START INFORMATION PROVIDED

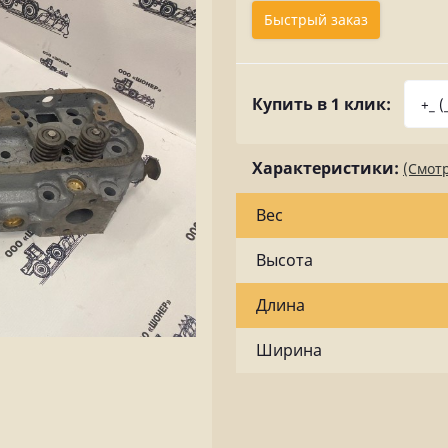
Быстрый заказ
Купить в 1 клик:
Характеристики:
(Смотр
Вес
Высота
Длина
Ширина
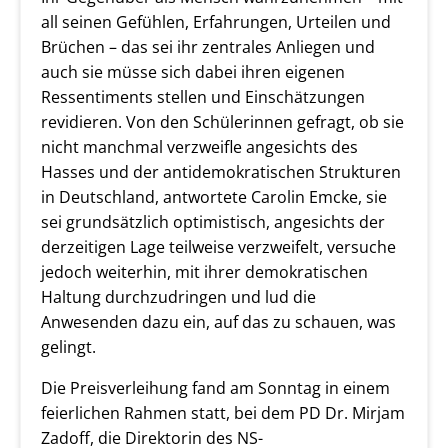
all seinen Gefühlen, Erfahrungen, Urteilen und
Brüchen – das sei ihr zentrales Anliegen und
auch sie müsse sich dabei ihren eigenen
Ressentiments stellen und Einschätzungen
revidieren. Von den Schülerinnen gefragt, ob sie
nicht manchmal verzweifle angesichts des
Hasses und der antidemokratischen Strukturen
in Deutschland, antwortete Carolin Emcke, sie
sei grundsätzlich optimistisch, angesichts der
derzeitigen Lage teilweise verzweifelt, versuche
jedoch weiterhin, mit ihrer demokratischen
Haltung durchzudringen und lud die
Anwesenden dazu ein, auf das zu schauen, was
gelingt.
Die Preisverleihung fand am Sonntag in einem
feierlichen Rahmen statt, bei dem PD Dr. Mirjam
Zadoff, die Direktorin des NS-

END INFORMATION PROVIDED

-- TASK ITEM --
Every line above that holds the word "angesichts" needs to be copied.

-- SOLUTION TO THE EXERCISE --
nicht manchmal verzweifle angesichts des
sei grundsätzlich optimistisch, angesichts der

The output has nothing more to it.